- **TRY IT**:
Start to finish, print the entries exactly, and carry none of the pictures over.
- - - - - - -
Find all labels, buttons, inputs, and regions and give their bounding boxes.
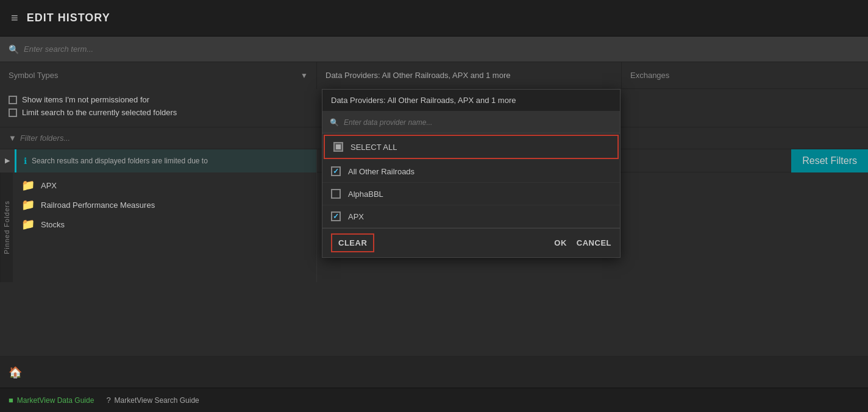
- item-checkbox-1[interactable]: [331, 189, 341, 199]
- list-item[interactable]: 📁 Railroad Performance Measures: [21, 198, 308, 211]
- folder-icon: 📁: [21, 218, 35, 231]
- list-item[interactable]: All Other Railroads: [322, 160, 620, 183]
- checkbox-limit-search-label: Limit search to the currently selected f…: [22, 108, 177, 117]
- filter-icon: ▼: [9, 133, 16, 143]
- reset-filters-button[interactable]: Reset Filters: [791, 149, 868, 172]
- chevron-down-icon: ▼: [301, 71, 308, 80]
- info-icon: ℹ: [24, 156, 27, 166]
- item-label-1: AlphaBBL: [348, 190, 383, 199]
- data-providers-label: Data Providers: All Other Railroads, APX…: [326, 71, 510, 80]
- list-item[interactable]: 📁 APX: [21, 179, 308, 192]
- expand-arrow[interactable]: ▶: [0, 149, 15, 172]
- list-item[interactable]: AlphaBBL: [322, 183, 620, 205]
- pinned-folders-label: Pinned Folders: [0, 172, 13, 282]
- info-bar: ▶ ℹ Search results and displayed folders…: [0, 149, 316, 172]
- popup-title: Data Providers: All Other Railroads, APX…: [331, 96, 516, 105]
- popup-list: SELECT ALL All Other Railroads AlphaBBL …: [322, 133, 620, 228]
- filter-folders-input[interactable]: [20, 133, 123, 143]
- exchanges-label: Exchanges: [622, 71, 678, 80]
- folder-icon: 📁: [21, 179, 35, 192]
- popup-search-input[interactable]: [344, 118, 613, 127]
- data-providers-button[interactable]: Data Providers: All Other Railroads, APX…: [317, 62, 622, 89]
- folders-area: Pinned Folders 📁 APX 📁 Railroad Performa…: [0, 172, 316, 282]
- symbol-types-dropdown[interactable]: Symbol Types ▼: [0, 62, 317, 89]
- folders-list: 📁 APX 📁 Railroad Performance Measures 📁 …: [13, 172, 316, 282]
- clear-button[interactable]: CLEAR: [331, 233, 374, 252]
- list-item[interactable]: APX: [322, 205, 620, 228]
- search-bar: 🔍: [0, 37, 868, 62]
- folder-name: Railroad Performance Measures: [41, 201, 155, 210]
- info-text: Search results and displayed folders are…: [32, 157, 208, 165]
- popup-search-icon: 🔍: [330, 118, 339, 127]
- data-guide-icon: ■: [9, 396, 13, 405]
- ok-button[interactable]: OK: [554, 238, 567, 247]
- item-label-0: All Other Railroads: [348, 167, 414, 176]
- select-all-label: SELECT ALL: [350, 143, 397, 152]
- info-bar-content: ℹ Search results and displayed folders a…: [15, 149, 316, 172]
- select-all-checkbox[interactable]: [333, 142, 343, 152]
- select-all-item[interactable]: SELECT ALL: [324, 135, 619, 159]
- cancel-button[interactable]: CANCEL: [577, 238, 611, 247]
- item-label-2: APX: [348, 212, 364, 221]
- home-icon[interactable]: 🏠: [9, 366, 22, 379]
- marketview-search-guide-link[interactable]: ? MarketView Search Guide: [106, 396, 199, 405]
- header: ≡ EDIT HISTORY: [0, 0, 868, 37]
- symbol-types-label: Symbol Types: [9, 71, 58, 80]
- folder-name: Stocks: [41, 220, 65, 229]
- checkbox-limit-search-box[interactable]: [9, 108, 17, 117]
- folder-icon: 📁: [21, 198, 35, 211]
- search-guide-icon: ?: [106, 396, 110, 405]
- checkbox-not-permissioned-label: Show items I'm not permissioned for: [22, 95, 149, 104]
- filter-bar: Symbol Types ▼ Data Providers: All Other…: [0, 62, 868, 89]
- reset-filters-label: Reset Filters: [802, 155, 857, 166]
- bottom-bar: 🏠: [0, 356, 868, 388]
- popup-search-bar: 🔍: [322, 112, 620, 133]
- item-checkbox-0[interactable]: [331, 166, 341, 176]
- footer: ■ MarketView Data Guide ? MarketView Sea…: [0, 388, 868, 412]
- search-icon: 🔍: [9, 44, 19, 54]
- menu-icon: ≡: [11, 11, 18, 25]
- search-guide-label: MarketView Search Guide: [115, 396, 199, 405]
- marketview-data-guide-link[interactable]: ■ MarketView Data Guide: [9, 396, 94, 405]
- search-input[interactable]: [24, 44, 859, 54]
- item-checkbox-2[interactable]: [331, 211, 341, 221]
- popup-header: Data Providers: All Other Railroads, APX…: [322, 90, 620, 112]
- data-guide-label: MarketView Data Guide: [17, 396, 94, 405]
- popup-footer: CLEAR OK CANCEL: [322, 228, 620, 257]
- data-providers-popup: Data Providers: All Other Railroads, APX…: [322, 89, 621, 258]
- folder-name: APX: [41, 181, 57, 190]
- list-item[interactable]: 📁 Stocks: [21, 218, 308, 231]
- left-panel: ▶ ℹ Search results and displayed folders…: [0, 149, 317, 282]
- page-title: EDIT HISTORY: [27, 12, 110, 24]
- checkbox-not-permissioned-box[interactable]: [9, 96, 17, 104]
- - - - - - -
- **WRITTEN ANSWER**:
Find all labels, buttons, inputs, and regions and give their bounding boxes.
- item-checkbox-1[interactable]: [331, 189, 341, 199]
- list-item[interactable]: 📁 Railroad Performance Measures: [21, 198, 308, 211]
- folder-icon: 📁: [21, 218, 35, 231]
- list-item[interactable]: All Other Railroads: [322, 160, 620, 183]
- checkbox-limit-search-label: Limit search to the currently selected f…: [22, 108, 177, 117]
- filter-icon: ▼: [9, 133, 16, 143]
- reset-filters-button[interactable]: Reset Filters: [791, 149, 868, 172]
- chevron-down-icon: ▼: [301, 71, 308, 80]
- info-icon: ℹ: [24, 156, 27, 166]
- item-label-1: AlphaBBL: [348, 190, 383, 199]
- data-providers-label: Data Providers: All Other Railroads, APX…: [326, 71, 510, 80]
- list-item[interactable]: 📁 APX: [21, 179, 308, 192]
- expand-arrow[interactable]: ▶: [0, 149, 15, 172]
- list-item[interactable]: AlphaBBL: [322, 183, 620, 205]
- pinned-folders-label: Pinned Folders: [0, 172, 13, 282]
- info-bar: ▶ ℹ Search results and displayed folders…: [0, 149, 316, 172]
- popup-title: Data Providers: All Other Railroads, APX…: [331, 96, 516, 105]
- popup-list: SELECT ALL All Other Railroads AlphaBBL …: [322, 133, 620, 228]
- filter-folders-input[interactable]: [20, 133, 123, 143]
- exchanges-label: Exchanges: [622, 71, 678, 80]
- folder-icon: 📁: [21, 179, 35, 192]
- popup-search-input[interactable]: [344, 118, 613, 127]
- data-providers-button[interactable]: Data Providers: All Other Railroads, APX…: [317, 62, 622, 89]
- folders-area: Pinned Folders 📁 APX 📁 Railroad Performa…: [0, 172, 316, 282]
- symbol-types-dropdown[interactable]: Symbol Types ▼: [0, 62, 317, 89]
- folders-list: 📁 APX 📁 Railroad Performance Measures 📁 …: [13, 172, 316, 282]
- clear-button[interactable]: CLEAR: [331, 233, 374, 252]
- list-item[interactable]: APX: [322, 205, 620, 228]
- search-bar: 🔍: [0, 37, 868, 62]
- folder-name: Railroad Performance Measures: [41, 201, 155, 210]
- info-text: Search results and displayed folders are…: [32, 157, 208, 165]
- popup-search-icon: 🔍: [330, 118, 339, 127]
- data-guide-icon: ■: [9, 396, 13, 405]
- ok-button[interactable]: OK: [554, 238, 567, 247]
- item-label-0: All Other Railroads: [348, 167, 414, 176]
- select-all-label: SELECT ALL: [350, 143, 397, 152]
- info-bar-content: ℹ Search results and displayed folders a…: [15, 149, 316, 172]
- select-all-checkbox[interactable]: [333, 142, 343, 152]
- select-all-item[interactable]: SELECT ALL: [324, 135, 619, 159]
- cancel-button[interactable]: CANCEL: [577, 238, 611, 247]
- item-label-2: APX: [348, 212, 364, 221]
- home-icon[interactable]: 🏠: [9, 366, 22, 379]
- marketview-search-guide-link[interactable]: ? MarketView Search Guide: [106, 396, 199, 405]
- header: ≡ EDIT HISTORY: [0, 0, 868, 37]
- symbol-types-label: Symbol Types: [9, 71, 58, 80]
- folder-name: Stocks: [41, 220, 65, 229]
- checkbox-limit-search-box[interactable]: [9, 108, 17, 117]
- folder-icon: 📁: [21, 198, 35, 211]
- search-guide-icon: ?: [106, 396, 110, 405]
- checkbox-not-permissioned-label: Show items I'm not permissioned for: [22, 95, 149, 104]
- filter-bar: Symbol Types ▼ Data Providers: All Other…: [0, 62, 868, 89]
- reset-filters-label: Reset Filters: [802, 155, 857, 166]
- bottom-bar: 🏠: [0, 356, 868, 388]
- popup-search-bar: 🔍: [322, 112, 620, 133]
- item-checkbox-0[interactable]: [331, 166, 341, 176]
- footer: ■ MarketView Data Guide ? MarketView Sea…: [0, 388, 868, 412]
- search-icon: 🔍: [9, 44, 19, 54]
- menu-icon: ≡: [11, 11, 18, 25]
- search-guide-label: MarketView Search Guide: [115, 396, 199, 405]
- marketview-data-guide-link[interactable]: ■ MarketView Data Guide: [9, 396, 94, 405]
- search-input[interactable]: [24, 44, 859, 54]
- item-checkbox-2[interactable]: [331, 211, 341, 221]
- popup-header: Data Providers: All Other Railroads, APX…: [322, 90, 620, 112]
- data-guide-label: MarketView Data Guide: [17, 396, 94, 405]
- popup-footer: CLEAR OK CANCEL: [322, 228, 620, 257]
- data-providers-popup: Data Providers: All Other Railroads, APX…: [322, 89, 621, 258]
- folder-name: APX: [41, 181, 57, 190]
- list-item[interactable]: 📁 Stocks: [21, 218, 308, 231]
- left-panel: ▶ ℹ Search results and displayed folders…: [0, 149, 317, 282]
- page-title: EDIT HISTORY: [27, 12, 110, 24]
- checkbox-not-permissioned-box[interactable]: [9, 96, 17, 104]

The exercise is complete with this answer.